Douglas A. McIntyre is the co-founder, chief executive officer and editor in chief of 24/7 Wall St. and 24/7 Tempo. He has held these jobs since 2006.

McIntyre has written thousands of articles for 24/7 Wall St. He is an expert on corporate finance, the automotive industry, media companies and international finance. He has edited articles on national demographics, sports, personal income and travel.

His work has been quoted or mentioned in The New York Times, The Wall Street Journal, Los Angeles Times, The Washington Post, NBC News, Time, The New Yorker, HuffPost USA Today, Business Insider, Yahoo, AOL, MarketWatch, The Atlantic, Bloomberg, New York Post, Chicago Tribune, Forbes, The Guardian and many other major publications. McIntyre has been a guest on CNBC, the BBC and television and radio stations across the country.

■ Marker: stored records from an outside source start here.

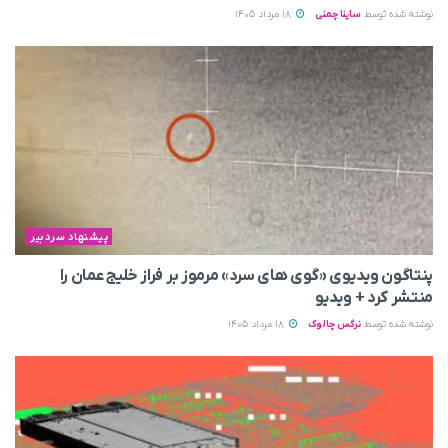
نوشته شده توسط
ساینا چمنی
18 مرداد 1405
پیشنهاد سردبیر
پنتاگون ویدیوی «گوی های سرد» مرموز بر فراز خلیج عمان را
منتشر کرد + ویدیو
نوشته شده توسط
نرگس چالوک
18 مرداد 1405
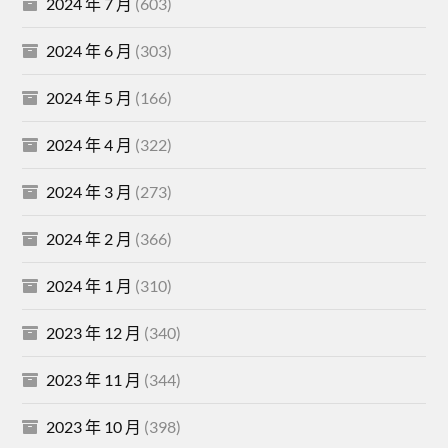
2024 年 7 月
(603)
2024 年 6 月
(303)
2024 年 5 月
(166)
2024 年 4 月
(322)
2024 年 3 月
(273)
2024 年 2 月
(366)
2024 年 1 月
(310)
2023 年 12 月
(340)
2023 年 11 月
(344)
2023 年 10 月
(398)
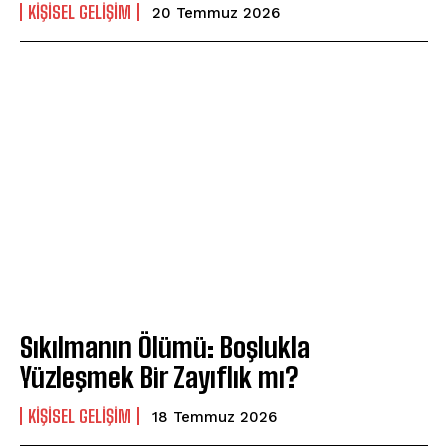
KIŞISEL GELIŞIM
20 Temmuz 2026
Sıkılmanın Ölümü: Boşlukla
Yüzleşmek Bir Zayıflık mı?
KIŞISEL GELIŞIM
18 Temmuz 2026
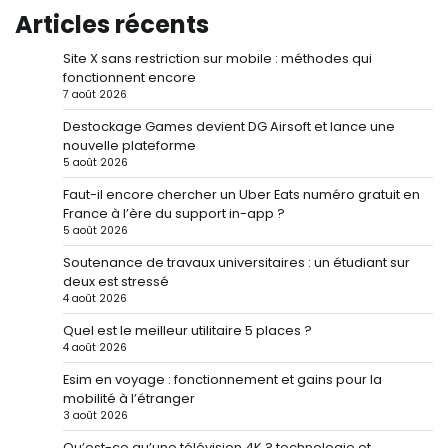
Articles récents
Site X sans restriction sur mobile : méthodes qui
fonctionnent encore
7 août 2026
Destockage Games devient DG Airsoft et lance une
nouvelle plateforme
5 août 2026
Faut-il encore chercher un Uber Eats numéro gratuit en
France à l’ère du support in-app ?
5 août 2026
Soutenance de travaux universitaires : un étudiant sur
deux est stressé
4 août 2026
Quel est le meilleur utilitaire 5 places ?
4 août 2026
Esim en voyage : fonctionnement et gains pour la
mobilité à l’étranger
3 août 2026
Qu’est-ce qu’une télévision 4K ? technologie et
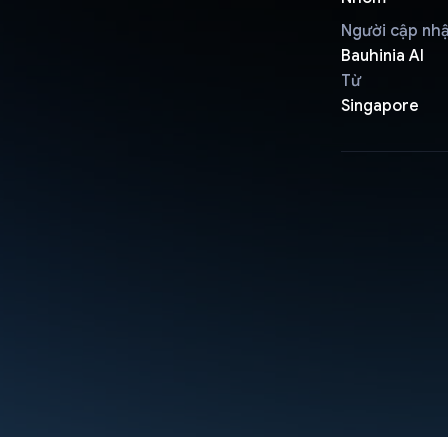
Người cập nh
Bauhinia AI
Từ
Singapore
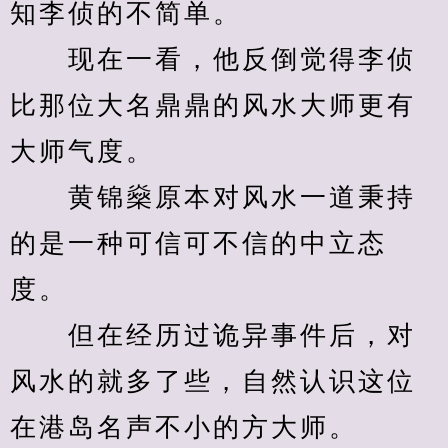
知李侦的不简单。
　　现在一看，他反倒觉得李侦
比那位大名鼎鼎的风水大师更有
大师气度。
　　黄锦燊原本对风水一道秉持
的是一种可信可不信的中立态
度。
　　但在经历过诡异事件后，对
风水的就多了些，自然认识这位
在港岛名声不小的方大师。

A magna cum laude graduate of Harvard College, McIntyre also was president of The Harvard Advocate. Founded in 1866, the Advocate is the oldest college publication in the United States.

TheStreet.com, Comps.com and Edgar Online are some of the public companies for which McIntyre served on the board of directors. He was a Vicinity Corporation board member when the company was sold to Microsoft in 2002. He served on the audit committees of some of these companies.

McIntyre has been the CEO of FutureSource, a provider of trading terminals and news to commodities and futures traders. He was president of Switchboard, the online phone directory company. He served as chairman and CEO of On2 Technologies, the video compression company that provided video compression software for Adobe’s Flash. Google bought On2 in 2009.